►

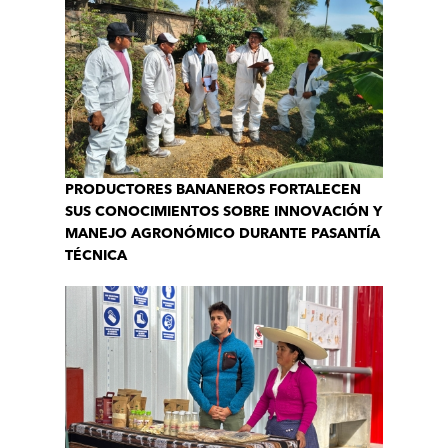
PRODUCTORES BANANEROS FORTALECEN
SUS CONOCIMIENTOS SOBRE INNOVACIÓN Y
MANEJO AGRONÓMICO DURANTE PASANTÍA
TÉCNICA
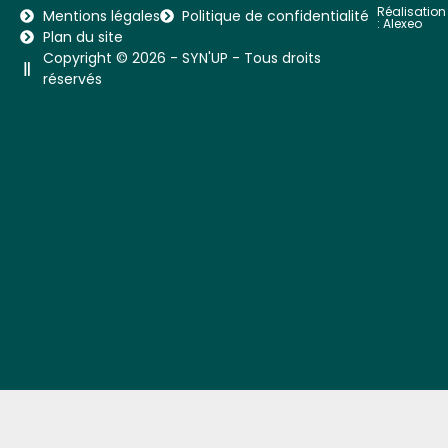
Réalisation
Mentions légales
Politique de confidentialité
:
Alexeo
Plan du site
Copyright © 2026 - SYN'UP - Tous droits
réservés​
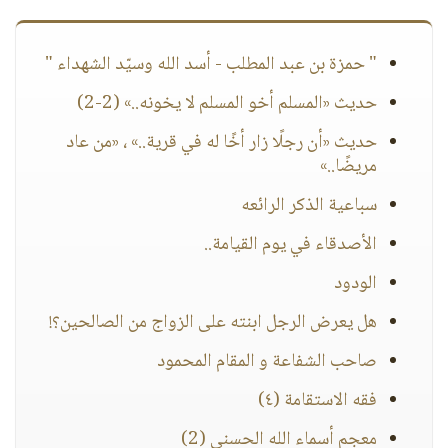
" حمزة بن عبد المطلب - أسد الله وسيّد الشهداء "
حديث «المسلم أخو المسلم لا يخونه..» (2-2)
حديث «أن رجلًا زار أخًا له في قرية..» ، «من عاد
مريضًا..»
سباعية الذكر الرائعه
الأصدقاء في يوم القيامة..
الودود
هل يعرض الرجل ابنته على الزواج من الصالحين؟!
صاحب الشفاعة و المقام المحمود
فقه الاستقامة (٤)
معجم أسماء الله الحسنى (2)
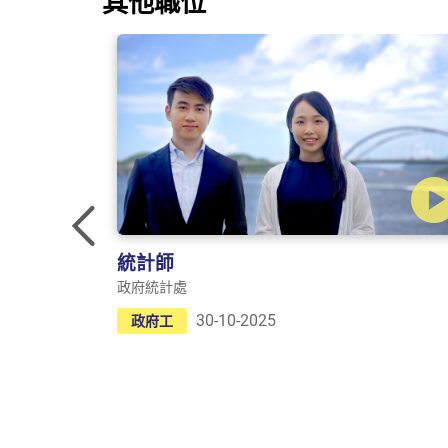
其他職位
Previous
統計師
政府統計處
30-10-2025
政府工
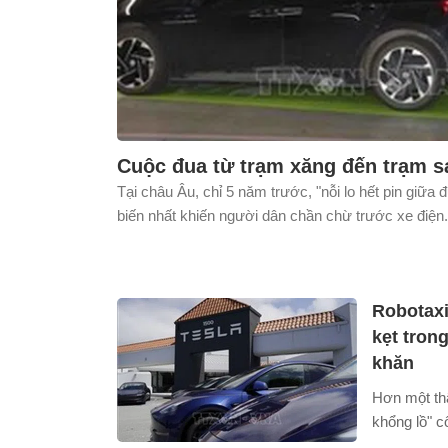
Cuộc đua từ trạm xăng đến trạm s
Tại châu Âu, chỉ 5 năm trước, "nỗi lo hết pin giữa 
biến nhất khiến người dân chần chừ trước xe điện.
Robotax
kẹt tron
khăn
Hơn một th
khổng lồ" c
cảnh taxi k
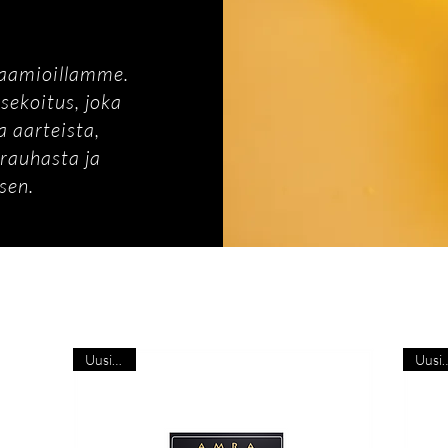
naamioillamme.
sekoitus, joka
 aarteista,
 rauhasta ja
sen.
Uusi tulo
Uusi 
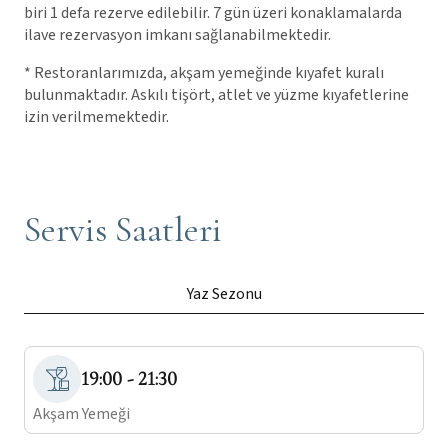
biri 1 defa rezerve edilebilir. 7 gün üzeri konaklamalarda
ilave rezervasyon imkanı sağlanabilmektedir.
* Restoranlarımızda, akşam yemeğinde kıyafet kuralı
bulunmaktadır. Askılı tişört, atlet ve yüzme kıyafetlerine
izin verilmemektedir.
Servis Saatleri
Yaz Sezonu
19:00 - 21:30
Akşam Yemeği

◄

WORK ORDER. Wherever "trước" appears in a line of the entries, copy that line.

YOUR RESPONSE.
Tại châu Âu, chỉ 5 năm trước, "nỗi lo hết pin giữa 
biến nhất khiến người dân chần chừ trước xe điện.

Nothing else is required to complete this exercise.